### Data supplied ###

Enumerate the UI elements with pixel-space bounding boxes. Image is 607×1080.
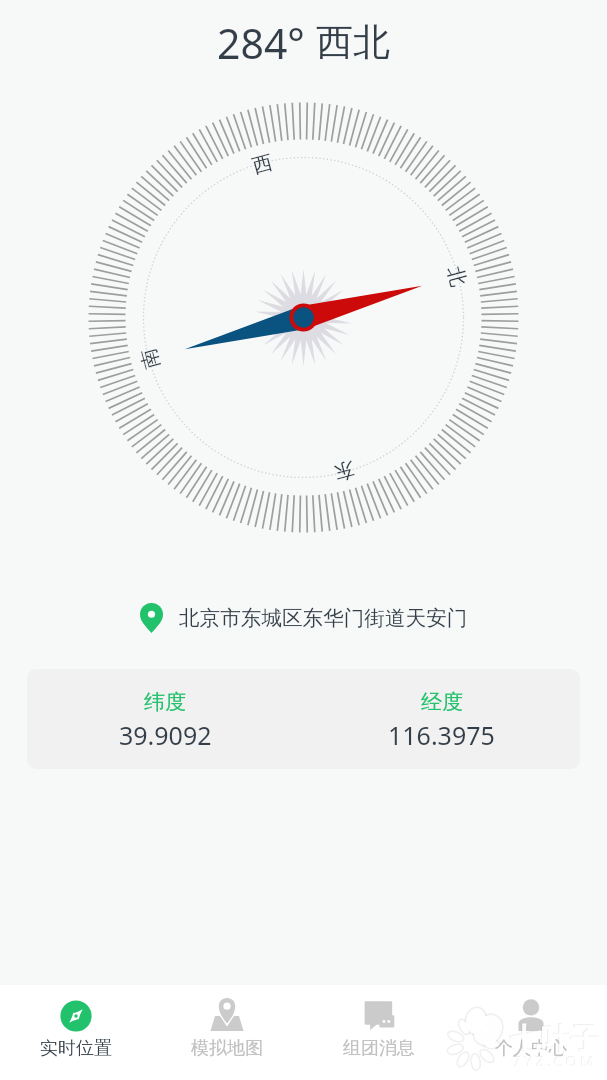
- staticText: 39.9092: [119, 718, 212, 752]
- button[interactable]: 模拟地图: [151, 985, 303, 1080]
- button[interactable]: 组团消息: [303, 985, 455, 1080]
- staticText: 284°: [217, 15, 305, 71]
- other: 实时位置: [58, 998, 94, 1034]
- button[interactable]: 实时位置: [0, 985, 151, 1080]
- button[interactable]: 经度: [303, 669, 580, 769]
- staticText: 北京市东城区东华门街道天安门: [179, 605, 468, 631]
- staticText: 模拟地图: [191, 1037, 263, 1060]
- other: 个人中心: [513, 998, 549, 1034]
- other: Compass dial, heading 284 degrees: [0, 0, 607, 635]
- button[interactable]: Current location: [0, 603, 607, 633]
- staticText: 经度: [421, 689, 463, 715]
- button[interactable]: 纬度: [27, 669, 303, 769]
- staticText: 西北: [316, 19, 390, 66]
- other: 组团消息: [361, 998, 397, 1034]
- staticText: 组团消息: [343, 1037, 415, 1060]
- staticText: 116.3975: [388, 718, 495, 752]
- other: Current location: [140, 603, 163, 633]
- staticText: 个人中心: [495, 1037, 567, 1060]
- other: 模拟地图: [209, 998, 245, 1034]
- staticText: 纬度: [144, 689, 186, 715]
- button[interactable]: 个人中心: [455, 985, 607, 1080]
- staticText: 实时位置: [40, 1037, 112, 1060]
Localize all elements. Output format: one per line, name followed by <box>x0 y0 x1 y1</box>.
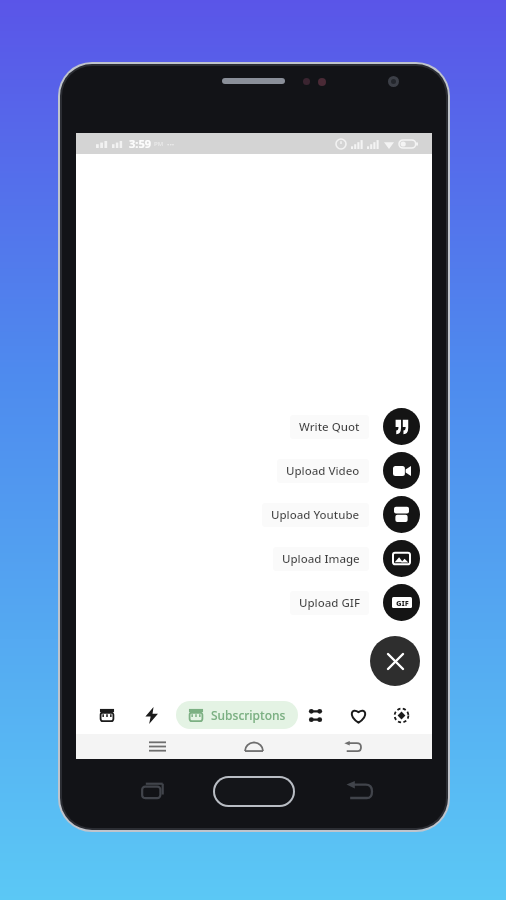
button[interactable]: Upload GIF <box>290 584 420 621</box>
button[interactable]: Subscriptons <box>176 701 298 729</box>
staticText: Upload Image <box>282 551 360 567</box>
button[interactable]: Recents <box>140 734 174 759</box>
staticText: Upload Video <box>286 463 360 479</box>
button[interactable]: Favorites <box>343 700 373 730</box>
staticText: ··· <box>167 138 175 150</box>
button[interactable]: Categories <box>300 700 330 730</box>
staticText: Write Quot <box>299 419 360 435</box>
staticText: PM <box>154 140 164 148</box>
button[interactable]: Discover <box>386 700 416 730</box>
button[interactable]: Write Quot <box>290 408 420 445</box>
staticText: Subscriptons <box>211 707 286 723</box>
button[interactable]: Home <box>237 734 271 759</box>
button[interactable]: Upload Youtube <box>262 496 420 533</box>
button[interactable]: Flash <box>136 700 166 730</box>
button[interactable]: Upload Image <box>273 540 420 577</box>
staticText: Upload GIF <box>299 595 360 611</box>
button[interactable]: Store <box>92 700 122 730</box>
button[interactable]: Close menu <box>370 636 420 686</box>
staticText: GIF <box>396 598 409 608</box>
button[interactable]: Upload Video <box>277 452 420 489</box>
button[interactable]: Back <box>335 734 369 759</box>
staticText: 3:59 <box>129 136 151 151</box>
staticText: Upload Youtube <box>271 507 360 523</box>
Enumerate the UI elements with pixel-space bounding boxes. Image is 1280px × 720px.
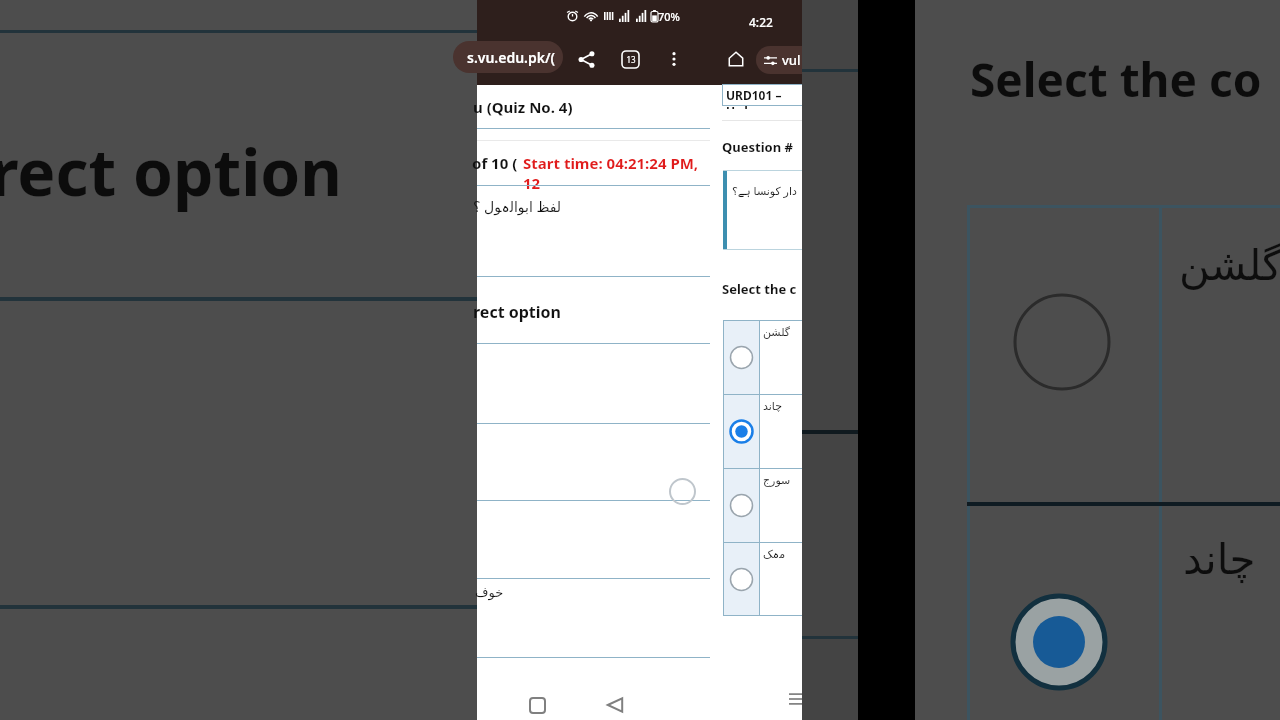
- staticText: سورج: [763, 474, 791, 487]
- staticText: s.vu.edu.pk/(: [467, 48, 556, 67]
- staticText: مہک: [763, 548, 786, 561]
- staticText: vul: [782, 51, 801, 69]
- button[interactable]: مہک: [723, 542, 803, 616]
- button[interactable]: Back: [600, 690, 630, 720]
- staticText: 4:22: [749, 14, 773, 30]
- button[interactable]: Share: [571, 44, 601, 74]
- button[interactable]: سورج: [723, 468, 803, 542]
- button[interactable]: vul: [756, 46, 816, 74]
- staticText: URD101 – Urd: [726, 87, 806, 109]
- staticText: 70%: [658, 9, 680, 24]
- staticText: لفظ ابوالہول ؟: [473, 197, 562, 216]
- button[interactable]: Menu: [782, 685, 810, 713]
- staticText: rect option: [473, 301, 561, 323]
- staticText: چاند: [763, 400, 782, 413]
- staticText: گلشن: [1179, 241, 1280, 290]
- staticText: دار کونسا ہے؟: [732, 183, 797, 198]
- button[interactable]: s.vu.edu.pk/(: [453, 41, 563, 73]
- staticText: rect option: [0, 128, 342, 215]
- button[interactable]: چاند: [723, 394, 803, 468]
- button[interactable]: Home: [722, 45, 750, 73]
- staticText: of 10 (: [472, 153, 518, 173]
- staticText: u (Quiz No. 4): [473, 97, 573, 117]
- staticText: Select the c: [722, 280, 797, 298]
- button[interactable]: Tabs: [615, 44, 645, 74]
- button[interactable]: Recent apps: [522, 690, 552, 720]
- staticText: چاند: [1183, 535, 1256, 584]
- staticText: Start time: 04:21:24 PM, 12: [523, 153, 705, 193]
- staticText: Select the co: [970, 48, 1262, 111]
- staticText: 13: [626, 54, 636, 65]
- staticText: گلشن: [763, 326, 791, 339]
- button[interactable]: گلشن: [723, 320, 803, 394]
- staticText: خوف: [475, 585, 504, 600]
- button[interactable]: More options: [659, 44, 689, 74]
- staticText: Question #: [722, 138, 797, 156]
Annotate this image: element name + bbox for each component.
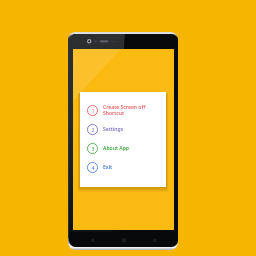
staticText: 1 [91,107,95,114]
button[interactable]: 1 [80,101,166,120]
staticText: 2 [91,126,95,133]
button[interactable]: 4 [80,158,166,177]
button[interactable]: 3 [80,139,166,158]
button[interactable]: 2 [80,120,166,139]
staticText: 4 [91,164,95,171]
staticText: 3 [91,145,95,152]
staticText: Exit [103,164,113,171]
staticText: Settings [103,126,124,133]
staticText: About App [103,145,129,152]
staticText: Create Screen off Shortcut [103,104,146,117]
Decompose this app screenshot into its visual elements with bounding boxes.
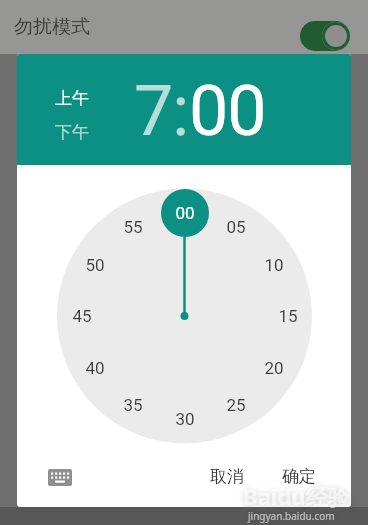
staticText: 10 — [264, 255, 284, 275]
staticText: 00 — [175, 203, 195, 223]
staticText: 确定 — [282, 466, 316, 487]
staticText: 40 — [85, 358, 105, 378]
staticText: 45 — [72, 306, 92, 326]
button[interactable]: 确定 — [272, 458, 326, 494]
button[interactable] — [300, 21, 350, 51]
button[interactable]: 上午 — [55, 88, 89, 109]
staticText: 55 — [123, 217, 143, 237]
staticText: 35 — [123, 395, 143, 415]
staticText: 00 — [189, 70, 266, 152]
staticText: jingyan.baidu.com — [248, 509, 335, 523]
staticText: Baidu经验 — [243, 481, 350, 511]
staticText: 勿扰模式 — [14, 15, 90, 39]
staticText: 7: — [134, 70, 189, 152]
staticText: 取消 — [210, 466, 244, 487]
button[interactable]: 取消 — [200, 458, 254, 494]
button[interactable] — [161, 189, 209, 237]
staticText: 05 — [226, 217, 246, 237]
button[interactable]: 下午 — [55, 122, 89, 143]
staticText: 25 — [226, 395, 246, 415]
staticText: 50 — [85, 255, 105, 275]
staticText: 30 — [175, 409, 195, 429]
staticText: 20 — [264, 358, 284, 378]
staticText: 15 — [278, 306, 298, 326]
button[interactable] — [48, 469, 72, 486]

###

Task brief:
How many lines of these entries contain "سورج"? Answer with the number and nothing else.

Completed task:
2